The Magnum Foundation Emergency Fund: Supporting Photographers Beyond the Media Map

9 minute read

The Magnum Foundation Emergency Fund (EF) was founded to keep a critical visual culture—documentary photography—alive, by supporting and mentoring independent photographers. The “emergency” refers to the disintegration of media’s ongoing support of long-form, in-depth documentary photography, and the need for more editorial support for photographers who commit to working on critical issues.

Launched two years ago, and modeled on Magnum Photos IP (Independent Project) fund, the EF finds, funds and mentors photographers, giving them the time to stay on the ground long enough to cover underreported issues in depth, and to anticipate and follow stories that will be, or should be, in the news but are sometimes seen as too risky for publications to assign.

As the EF announced the latest round of photographers it would be supporting, LightBox spoke to Magnum Foundation President and photographer Susan Meiselas who heads up the EF, about its mission, and the challenges facing documentary photography today.

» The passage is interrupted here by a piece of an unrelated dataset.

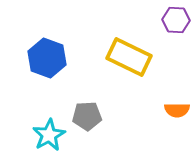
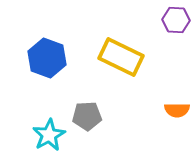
yellow rectangle: moved 8 px left
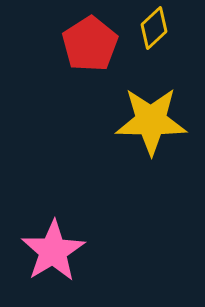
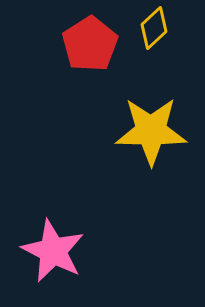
yellow star: moved 10 px down
pink star: rotated 14 degrees counterclockwise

Susan Meiselas: I think anticipation is a key word, one effect of all the changes in the media landscape has meant that it’s much more difficult for independent, freelance photographers to sustain themselves in the field long enough to witness and document issues with depth over time. So that’s what we really wanted to be able to support through the EF.

There’s a dual approach for this support. The initial funds of the foundation come from a combination of philanthropy and donors who value the quality of in-depth work. A second round of support comes through community crowdfunding, presently Kickstarter.

SM: With Kickstarter the point is not only the platform but also building a community. The challenge is to put our forces together to build communities that really care about this quality of work and the issues addressed. Through our curated page on Kickstarter we are extending our support for these projects by bringing them to a wider audience than might not normally be exposed to them.

EF’s chooses international nominators (picture editors, publishers, curators, etc) who propose 10 candidates each and create a potential pool of 100 photographers who are then invited to submit proposals. An independent Editorial Board selects 10 to 20 photographers based on the strength of their proposals and the importance of the issues they propose to address, and awards grants from the funds available to the EF. (Approximately $125,000 in 2010 and 2011.)

SM: By having nominators that are internationally positioned and based in different regions, we have been able to find photographers who are lesser known. The first group in 2010, of the fifteen, about a third were regional. We had two Bangladeshi photographers, Shehab Uddin and Saiful Huq Omi; an Indian photographer, Sohrab Hura; one Armenian photographer, Karen Mirzoyan; and a Chinese photographer, Wang Yishu. I think the surprise for us has been to see how many photographers haven’t had the experience working with someone editorially, whether it’s a journalist in the field or whether it’s an editorial director. Consequently we’re working with photographers in more cases than we expected to help edit their work and structure their narratives. We thought we were going to only facilitate by allocating funds, but we’re more engaged than this. We are working with photographers to expand what they come back with, supporting them to go back out for audio and encouraging them to imagine their work in multimedia when appropriate, and if they choose to.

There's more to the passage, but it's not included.